- **Problem to solve**:
Whenever a line below mentions the word "left", that line should be copied.

- **Extracted data**:
::::
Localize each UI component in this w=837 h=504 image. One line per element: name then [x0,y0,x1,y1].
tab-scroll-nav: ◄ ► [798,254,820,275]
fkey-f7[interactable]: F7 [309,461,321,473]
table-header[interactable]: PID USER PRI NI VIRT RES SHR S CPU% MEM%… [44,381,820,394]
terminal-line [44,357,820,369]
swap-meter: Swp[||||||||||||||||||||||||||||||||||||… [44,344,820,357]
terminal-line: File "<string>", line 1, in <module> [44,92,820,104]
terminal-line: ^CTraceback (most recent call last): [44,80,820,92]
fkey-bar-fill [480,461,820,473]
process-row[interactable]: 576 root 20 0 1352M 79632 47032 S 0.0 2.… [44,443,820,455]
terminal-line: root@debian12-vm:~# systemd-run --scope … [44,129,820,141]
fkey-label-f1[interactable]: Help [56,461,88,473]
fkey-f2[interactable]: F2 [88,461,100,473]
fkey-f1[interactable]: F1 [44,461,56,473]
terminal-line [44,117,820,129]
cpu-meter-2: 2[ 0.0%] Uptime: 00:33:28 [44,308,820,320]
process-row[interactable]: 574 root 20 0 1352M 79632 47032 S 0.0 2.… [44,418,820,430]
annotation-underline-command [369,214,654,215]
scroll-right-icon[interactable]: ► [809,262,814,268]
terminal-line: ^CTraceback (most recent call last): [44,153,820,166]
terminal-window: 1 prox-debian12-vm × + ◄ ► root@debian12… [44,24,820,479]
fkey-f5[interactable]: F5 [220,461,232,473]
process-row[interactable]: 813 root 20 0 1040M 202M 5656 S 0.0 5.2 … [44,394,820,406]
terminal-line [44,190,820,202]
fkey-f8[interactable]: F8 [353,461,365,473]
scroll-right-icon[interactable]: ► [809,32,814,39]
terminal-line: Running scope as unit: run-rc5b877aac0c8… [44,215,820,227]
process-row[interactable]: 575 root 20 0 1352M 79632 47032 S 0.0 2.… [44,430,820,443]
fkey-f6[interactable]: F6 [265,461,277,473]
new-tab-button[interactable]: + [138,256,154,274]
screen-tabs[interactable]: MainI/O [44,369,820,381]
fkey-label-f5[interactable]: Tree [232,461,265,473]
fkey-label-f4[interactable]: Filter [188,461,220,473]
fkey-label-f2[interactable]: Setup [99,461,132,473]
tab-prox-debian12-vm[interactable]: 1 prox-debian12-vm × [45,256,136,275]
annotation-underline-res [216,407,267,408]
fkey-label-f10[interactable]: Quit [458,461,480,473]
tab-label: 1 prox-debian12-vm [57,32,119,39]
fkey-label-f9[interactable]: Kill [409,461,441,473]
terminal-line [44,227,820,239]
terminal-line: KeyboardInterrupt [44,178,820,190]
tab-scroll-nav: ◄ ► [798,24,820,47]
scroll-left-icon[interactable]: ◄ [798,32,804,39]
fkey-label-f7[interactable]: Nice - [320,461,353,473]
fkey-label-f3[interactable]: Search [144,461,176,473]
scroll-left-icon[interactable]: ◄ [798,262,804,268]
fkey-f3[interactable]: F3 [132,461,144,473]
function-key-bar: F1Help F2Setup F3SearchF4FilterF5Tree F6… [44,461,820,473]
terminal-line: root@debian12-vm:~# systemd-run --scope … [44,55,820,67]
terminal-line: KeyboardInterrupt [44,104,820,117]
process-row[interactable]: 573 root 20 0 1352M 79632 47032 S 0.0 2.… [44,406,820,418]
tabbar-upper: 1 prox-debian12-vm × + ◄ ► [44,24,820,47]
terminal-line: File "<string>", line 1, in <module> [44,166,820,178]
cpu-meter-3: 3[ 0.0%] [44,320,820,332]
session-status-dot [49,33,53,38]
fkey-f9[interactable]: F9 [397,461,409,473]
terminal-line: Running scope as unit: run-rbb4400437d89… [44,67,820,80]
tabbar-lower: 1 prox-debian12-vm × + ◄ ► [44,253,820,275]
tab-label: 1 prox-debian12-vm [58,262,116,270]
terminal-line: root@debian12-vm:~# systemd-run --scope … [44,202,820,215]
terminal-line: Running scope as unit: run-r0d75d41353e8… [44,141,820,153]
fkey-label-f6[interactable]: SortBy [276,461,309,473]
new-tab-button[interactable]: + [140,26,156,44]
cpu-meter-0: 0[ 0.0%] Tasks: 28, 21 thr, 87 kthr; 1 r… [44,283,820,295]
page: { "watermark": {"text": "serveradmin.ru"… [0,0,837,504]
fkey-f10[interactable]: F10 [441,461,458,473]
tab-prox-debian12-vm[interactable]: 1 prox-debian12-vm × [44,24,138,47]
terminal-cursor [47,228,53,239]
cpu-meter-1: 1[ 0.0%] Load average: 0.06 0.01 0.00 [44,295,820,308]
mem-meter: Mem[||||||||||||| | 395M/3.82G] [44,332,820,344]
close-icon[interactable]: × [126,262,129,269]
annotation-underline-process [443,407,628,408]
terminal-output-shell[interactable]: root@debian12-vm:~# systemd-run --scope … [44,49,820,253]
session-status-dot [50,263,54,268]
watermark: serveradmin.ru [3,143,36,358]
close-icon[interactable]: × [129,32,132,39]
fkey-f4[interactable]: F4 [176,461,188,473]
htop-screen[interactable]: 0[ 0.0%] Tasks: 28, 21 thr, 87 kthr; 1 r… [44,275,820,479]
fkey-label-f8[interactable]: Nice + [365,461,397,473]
::::
- **Result of this exercise**:
scroll-left-icon[interactable]: ◄ [798,32,804,39]
scroll-left-icon[interactable]: ◄ [798,262,804,268]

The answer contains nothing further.